Sean Penn has molded one of the best movies of a bustling fall out of Jon Krakauer's best-selling Into the Wild. Krakauer told the true story of Chris McCandless, an honors grad from Emory University who walked into the Alaskan wilderness in 1992 to find himself outside the confines of estranged family, well-meaning friends and any governing impulse besides his own questing heart. If you read the book and pegged Chris as a wacko narcissist who died out of arrogance and stupidity, then Penn's film version is not for you. If, like Penn, you mourn Chris' tragedy and his judgment errors but also exult in his journey and its spirit of moral inquiry, then this beautiful, wrenching film will take a piece out of you.
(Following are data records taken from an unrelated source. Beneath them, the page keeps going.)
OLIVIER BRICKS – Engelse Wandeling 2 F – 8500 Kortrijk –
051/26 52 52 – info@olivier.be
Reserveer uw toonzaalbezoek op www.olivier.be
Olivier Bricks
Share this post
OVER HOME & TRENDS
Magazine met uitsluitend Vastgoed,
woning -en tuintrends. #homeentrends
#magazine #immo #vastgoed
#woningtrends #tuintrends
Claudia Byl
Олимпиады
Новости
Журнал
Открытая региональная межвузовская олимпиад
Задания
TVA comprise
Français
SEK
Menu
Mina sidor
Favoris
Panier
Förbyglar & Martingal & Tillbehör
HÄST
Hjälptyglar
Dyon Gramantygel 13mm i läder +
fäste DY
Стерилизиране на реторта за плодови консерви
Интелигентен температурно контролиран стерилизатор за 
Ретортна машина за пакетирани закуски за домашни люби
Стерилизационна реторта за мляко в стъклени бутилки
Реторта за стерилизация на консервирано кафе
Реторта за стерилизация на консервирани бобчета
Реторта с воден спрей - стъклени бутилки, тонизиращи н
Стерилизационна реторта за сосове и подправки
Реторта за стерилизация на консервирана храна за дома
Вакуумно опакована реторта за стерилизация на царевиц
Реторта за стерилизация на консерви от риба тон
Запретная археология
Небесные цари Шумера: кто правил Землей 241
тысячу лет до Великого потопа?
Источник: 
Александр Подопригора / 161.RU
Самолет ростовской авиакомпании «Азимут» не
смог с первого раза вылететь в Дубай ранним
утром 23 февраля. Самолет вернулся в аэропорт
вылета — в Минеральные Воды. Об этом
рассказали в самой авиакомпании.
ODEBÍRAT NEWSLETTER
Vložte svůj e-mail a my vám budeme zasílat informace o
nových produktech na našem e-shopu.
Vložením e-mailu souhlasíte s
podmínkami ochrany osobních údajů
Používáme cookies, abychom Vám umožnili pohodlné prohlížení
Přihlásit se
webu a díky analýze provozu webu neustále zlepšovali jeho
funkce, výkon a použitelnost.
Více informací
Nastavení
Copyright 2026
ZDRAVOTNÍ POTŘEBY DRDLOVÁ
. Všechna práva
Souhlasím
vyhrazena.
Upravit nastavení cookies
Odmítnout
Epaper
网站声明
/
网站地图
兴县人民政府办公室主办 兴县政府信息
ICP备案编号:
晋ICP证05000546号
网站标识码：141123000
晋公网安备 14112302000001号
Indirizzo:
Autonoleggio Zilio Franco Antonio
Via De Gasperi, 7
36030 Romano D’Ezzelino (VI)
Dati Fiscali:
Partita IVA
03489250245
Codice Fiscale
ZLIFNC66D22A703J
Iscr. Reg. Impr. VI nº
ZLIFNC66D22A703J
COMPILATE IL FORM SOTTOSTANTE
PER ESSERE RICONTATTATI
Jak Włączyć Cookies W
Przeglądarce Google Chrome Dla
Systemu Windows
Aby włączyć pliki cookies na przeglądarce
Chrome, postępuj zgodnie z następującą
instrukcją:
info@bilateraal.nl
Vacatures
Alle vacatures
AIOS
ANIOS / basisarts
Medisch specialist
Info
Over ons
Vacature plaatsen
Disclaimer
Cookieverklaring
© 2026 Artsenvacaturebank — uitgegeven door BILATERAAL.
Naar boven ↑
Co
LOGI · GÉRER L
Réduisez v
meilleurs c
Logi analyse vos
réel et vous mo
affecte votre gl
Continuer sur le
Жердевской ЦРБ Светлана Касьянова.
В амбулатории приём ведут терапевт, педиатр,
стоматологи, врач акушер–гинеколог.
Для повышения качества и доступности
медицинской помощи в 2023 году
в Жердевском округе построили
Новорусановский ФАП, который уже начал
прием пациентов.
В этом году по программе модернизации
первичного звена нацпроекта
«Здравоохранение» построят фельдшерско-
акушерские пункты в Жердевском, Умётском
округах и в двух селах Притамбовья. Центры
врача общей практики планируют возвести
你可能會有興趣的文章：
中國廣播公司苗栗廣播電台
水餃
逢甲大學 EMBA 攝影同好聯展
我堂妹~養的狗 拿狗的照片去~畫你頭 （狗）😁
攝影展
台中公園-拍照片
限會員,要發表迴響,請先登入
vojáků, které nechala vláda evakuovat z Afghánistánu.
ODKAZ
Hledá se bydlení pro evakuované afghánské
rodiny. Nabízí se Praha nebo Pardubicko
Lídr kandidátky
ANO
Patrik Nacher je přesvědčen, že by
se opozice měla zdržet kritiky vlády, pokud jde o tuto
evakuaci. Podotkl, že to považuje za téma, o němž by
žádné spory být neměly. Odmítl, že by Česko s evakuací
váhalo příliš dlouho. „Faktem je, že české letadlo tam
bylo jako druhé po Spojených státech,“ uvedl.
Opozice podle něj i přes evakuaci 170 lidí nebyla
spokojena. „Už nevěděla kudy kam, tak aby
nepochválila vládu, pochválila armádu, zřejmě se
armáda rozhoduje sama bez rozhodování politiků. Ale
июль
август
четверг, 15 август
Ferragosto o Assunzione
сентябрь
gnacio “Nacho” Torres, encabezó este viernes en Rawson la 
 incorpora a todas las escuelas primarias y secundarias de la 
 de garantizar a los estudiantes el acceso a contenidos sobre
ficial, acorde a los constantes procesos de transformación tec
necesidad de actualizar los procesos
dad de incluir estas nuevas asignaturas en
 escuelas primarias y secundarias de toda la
Into the Wild represents Penn's most assured and affecting work yet as director and screenwriter, in the wake of The Indian Runner, The Crossing Guard and The Pledge. His connection to Chris is primal. Following Penn's lead, Emile Hirsch (Lords of Dogtown) gets so far into Chris' skin that they seem to share the same nerve endings. Over the film's enveloping two hours and twenty-five minutes, Hirsch gives an award-caliber performance of astonishing depth and humanity. Penn was insistent about shooting the film on the same locations that Chris traveled over two years, after he burned his driver's license and credit cards, gave away $24,000 in savings and set out to find his place in the world without a map. Penn uses narration from Chris' beloved sister Carine (Jena Malone) to reveal why he cut himself off from his affluent Virginia parents, Walt (William Hurt) and Billie (Marcia Gay Harden). Dubbing himself Alexander Supertramp, Chris lets his wanderlust take him to a South Dakota farm run by Wayne Westerberg (Vince Vaughn), on a scary kayak trip down to Mexico, and to a trailer shared by "rubbertramps" Jan (Catherine Keener) and Rainey (Brian Dierker). An unconsummated romance with underage Tracy (Kristen Stewart) in Slab City, an RV camp in the California desert, also speaks to his character. Chris' ache for connection is movingly portrayed in his relationship with widower Ron Franz (Hal Holbrook in his shining hour onscreen). And Penn makes the lack of that connection palpable when Chris heads to Alaska, enduring four months of isolation until his starved body (Hirsch lost forty pounds for the role) is found in an abandoned bus. Was it a death wish? Hardly. On a page torn from Taras Bulba, Chris wrote an SOS: "I need your help. I am injured, near death, and too weak to hike out of here. I am all alone, this is no joke."
Penn, in tandem with the superb cinematographer Eric Gautier (The Motorcycle Diaries), captures the majesty and terror of the wilderness in ways that make you catch your breath. And Eddie Vedder's remarkable songs, notably a cover of "Hard Sun," sound like the voice of Chris' unconscious. Since his death, admirers have made the arduous trip to that bus. But Into the Wild celebrates the person, not the myth. Mistakes didn't make Chris unique, his courage did. Through Penn's unmissable and unforgettable film, that courage endures.